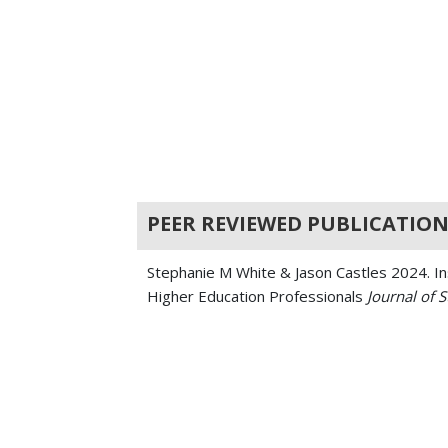
PEER REVIEWED PUBLICATION
Stephanie M White & Jason Castles 2024. Ins
Higher Education Professionals
Journal of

TASK ITEM = The data should be printed again unchanged; leave its pictures out.

REPLY TO THE EXERCISE =
PEER REVIEWED PUBLICATION
Stephanie M White & Jason Castles 2024. Ins
Higher Education Professionals
Journal of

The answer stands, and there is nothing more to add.